WHAT THE TASK ASKS: Set down all of the data exactly. Pictures stay out of the copy.

####

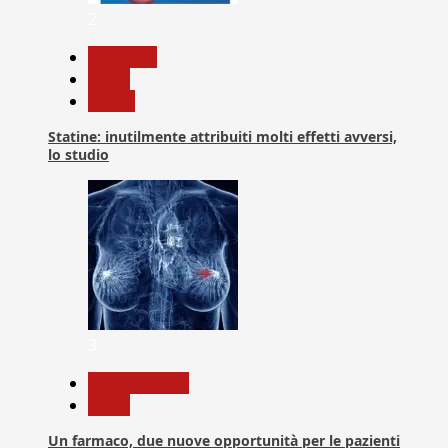
2
Medicina
News
Salute
Statine: inutilmente attribuiti molti effetti avversi,
lo studio
3
Com. Stampa
News
Un farmaco, due nuove opportunità per le pazienti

####

OUTPUT OF THE TASK:
2
Medicina
News
Salute
Statine: inutilmente attribuiti molti effetti avversi,
lo studio
3
Com. Stampa
News
Un farmaco, due nuove opportunità per le pazienti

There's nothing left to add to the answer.